* [ACTION ITEM]:
In the entries below, find the line with "Best dinner in town." and the line with "contributions, and living". Print those two and everything between them exactly, and nothing else.

* [DATA TO USE]:
===============
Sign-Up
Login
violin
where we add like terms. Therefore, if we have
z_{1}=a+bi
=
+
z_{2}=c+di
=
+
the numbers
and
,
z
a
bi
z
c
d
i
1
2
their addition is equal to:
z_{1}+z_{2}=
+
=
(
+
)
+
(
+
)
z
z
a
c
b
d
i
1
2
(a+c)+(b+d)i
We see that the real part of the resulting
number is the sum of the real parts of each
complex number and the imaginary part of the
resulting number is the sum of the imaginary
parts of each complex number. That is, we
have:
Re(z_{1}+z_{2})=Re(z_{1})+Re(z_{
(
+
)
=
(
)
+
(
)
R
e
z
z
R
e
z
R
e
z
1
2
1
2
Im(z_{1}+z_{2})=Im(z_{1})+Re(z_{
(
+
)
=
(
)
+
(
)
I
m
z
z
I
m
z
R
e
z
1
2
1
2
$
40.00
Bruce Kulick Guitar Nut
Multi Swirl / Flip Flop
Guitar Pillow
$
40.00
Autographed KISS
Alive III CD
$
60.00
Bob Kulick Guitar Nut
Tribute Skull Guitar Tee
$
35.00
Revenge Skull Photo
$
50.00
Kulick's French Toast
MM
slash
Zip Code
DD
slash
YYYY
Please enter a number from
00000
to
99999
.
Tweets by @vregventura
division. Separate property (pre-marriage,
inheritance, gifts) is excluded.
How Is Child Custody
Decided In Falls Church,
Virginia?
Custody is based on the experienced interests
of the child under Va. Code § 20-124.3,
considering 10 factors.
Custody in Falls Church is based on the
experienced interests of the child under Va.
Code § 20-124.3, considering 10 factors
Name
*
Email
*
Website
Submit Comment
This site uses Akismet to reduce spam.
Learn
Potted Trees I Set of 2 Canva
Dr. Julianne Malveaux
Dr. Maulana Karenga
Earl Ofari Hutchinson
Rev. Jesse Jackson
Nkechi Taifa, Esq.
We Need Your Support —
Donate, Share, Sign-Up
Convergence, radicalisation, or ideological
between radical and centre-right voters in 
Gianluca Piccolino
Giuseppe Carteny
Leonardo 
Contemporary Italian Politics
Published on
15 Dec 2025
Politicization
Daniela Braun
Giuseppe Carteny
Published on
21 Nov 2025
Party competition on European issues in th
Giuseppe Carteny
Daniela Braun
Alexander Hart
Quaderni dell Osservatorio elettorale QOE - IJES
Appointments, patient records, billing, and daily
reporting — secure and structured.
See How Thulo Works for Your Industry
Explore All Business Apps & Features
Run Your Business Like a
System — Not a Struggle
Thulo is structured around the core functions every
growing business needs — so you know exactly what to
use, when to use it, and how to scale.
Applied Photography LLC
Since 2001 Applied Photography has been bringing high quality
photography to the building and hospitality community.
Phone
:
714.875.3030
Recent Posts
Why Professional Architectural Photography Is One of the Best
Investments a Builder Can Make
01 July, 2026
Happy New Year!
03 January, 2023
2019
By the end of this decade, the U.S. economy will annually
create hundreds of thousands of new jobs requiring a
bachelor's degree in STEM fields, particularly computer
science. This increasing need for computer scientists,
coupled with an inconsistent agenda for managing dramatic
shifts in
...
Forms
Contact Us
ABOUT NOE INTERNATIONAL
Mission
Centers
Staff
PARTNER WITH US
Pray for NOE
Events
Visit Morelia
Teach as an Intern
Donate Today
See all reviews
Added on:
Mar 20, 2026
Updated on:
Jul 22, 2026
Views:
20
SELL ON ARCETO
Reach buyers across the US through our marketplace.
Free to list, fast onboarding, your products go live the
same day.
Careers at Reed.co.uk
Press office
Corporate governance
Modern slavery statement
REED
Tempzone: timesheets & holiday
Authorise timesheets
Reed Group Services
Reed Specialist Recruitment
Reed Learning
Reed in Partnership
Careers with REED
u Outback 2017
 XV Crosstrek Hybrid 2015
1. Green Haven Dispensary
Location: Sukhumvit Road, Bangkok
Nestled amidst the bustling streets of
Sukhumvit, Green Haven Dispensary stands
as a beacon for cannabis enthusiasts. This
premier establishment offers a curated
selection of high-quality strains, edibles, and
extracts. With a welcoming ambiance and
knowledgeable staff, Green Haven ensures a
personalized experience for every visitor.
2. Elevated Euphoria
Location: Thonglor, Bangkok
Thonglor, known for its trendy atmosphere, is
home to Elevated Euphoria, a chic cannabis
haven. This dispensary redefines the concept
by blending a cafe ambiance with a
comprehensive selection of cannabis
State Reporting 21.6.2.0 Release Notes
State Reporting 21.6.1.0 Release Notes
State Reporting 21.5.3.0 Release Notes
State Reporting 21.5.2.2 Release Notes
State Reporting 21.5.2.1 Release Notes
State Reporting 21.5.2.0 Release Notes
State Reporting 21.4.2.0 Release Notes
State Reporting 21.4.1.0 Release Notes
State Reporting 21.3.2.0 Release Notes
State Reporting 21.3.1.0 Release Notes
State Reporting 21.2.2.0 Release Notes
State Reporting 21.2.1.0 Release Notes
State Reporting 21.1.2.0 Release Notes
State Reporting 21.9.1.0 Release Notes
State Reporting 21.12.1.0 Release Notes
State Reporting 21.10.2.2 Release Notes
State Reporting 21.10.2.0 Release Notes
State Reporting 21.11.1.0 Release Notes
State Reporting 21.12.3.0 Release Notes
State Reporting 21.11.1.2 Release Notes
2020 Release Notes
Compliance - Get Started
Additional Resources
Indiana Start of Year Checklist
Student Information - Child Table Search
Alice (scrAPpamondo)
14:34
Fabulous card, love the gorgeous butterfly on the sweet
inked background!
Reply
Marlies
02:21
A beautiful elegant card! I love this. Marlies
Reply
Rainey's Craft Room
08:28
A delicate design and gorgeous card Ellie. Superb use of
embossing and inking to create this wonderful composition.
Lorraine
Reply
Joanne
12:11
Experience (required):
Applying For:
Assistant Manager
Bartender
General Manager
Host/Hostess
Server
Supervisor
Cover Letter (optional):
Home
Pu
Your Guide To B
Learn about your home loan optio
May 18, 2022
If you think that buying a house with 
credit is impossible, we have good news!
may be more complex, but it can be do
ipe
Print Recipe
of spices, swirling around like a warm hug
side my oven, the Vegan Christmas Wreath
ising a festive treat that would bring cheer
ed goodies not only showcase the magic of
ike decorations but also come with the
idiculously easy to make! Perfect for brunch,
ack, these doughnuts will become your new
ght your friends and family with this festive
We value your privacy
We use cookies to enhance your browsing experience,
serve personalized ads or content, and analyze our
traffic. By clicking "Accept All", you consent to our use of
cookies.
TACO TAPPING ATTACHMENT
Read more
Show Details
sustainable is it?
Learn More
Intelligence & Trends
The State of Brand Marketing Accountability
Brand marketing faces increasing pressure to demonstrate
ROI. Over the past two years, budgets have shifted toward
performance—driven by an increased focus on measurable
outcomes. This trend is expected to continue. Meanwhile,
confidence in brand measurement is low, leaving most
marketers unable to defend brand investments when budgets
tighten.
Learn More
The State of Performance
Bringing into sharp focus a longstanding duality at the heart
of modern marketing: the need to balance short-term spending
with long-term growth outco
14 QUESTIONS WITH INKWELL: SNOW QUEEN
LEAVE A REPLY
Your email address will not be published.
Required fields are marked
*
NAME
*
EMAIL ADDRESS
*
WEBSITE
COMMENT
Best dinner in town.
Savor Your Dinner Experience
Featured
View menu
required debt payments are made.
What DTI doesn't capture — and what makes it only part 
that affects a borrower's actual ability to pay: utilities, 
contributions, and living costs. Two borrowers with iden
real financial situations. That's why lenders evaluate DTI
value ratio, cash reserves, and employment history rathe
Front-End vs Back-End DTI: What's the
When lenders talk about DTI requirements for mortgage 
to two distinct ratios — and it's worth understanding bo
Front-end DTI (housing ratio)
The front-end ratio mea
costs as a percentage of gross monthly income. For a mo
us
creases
===============
* [YOUR RESPONSE]:
Best dinner in town.
Savor Your Dinner Experience
Featured
View menu
required debt payments are made.
What DTI doesn't capture — and what makes it only part 
that affects a borrower's actual ability to pay: utilities, 
contributions, and living costs. Two borrowers with iden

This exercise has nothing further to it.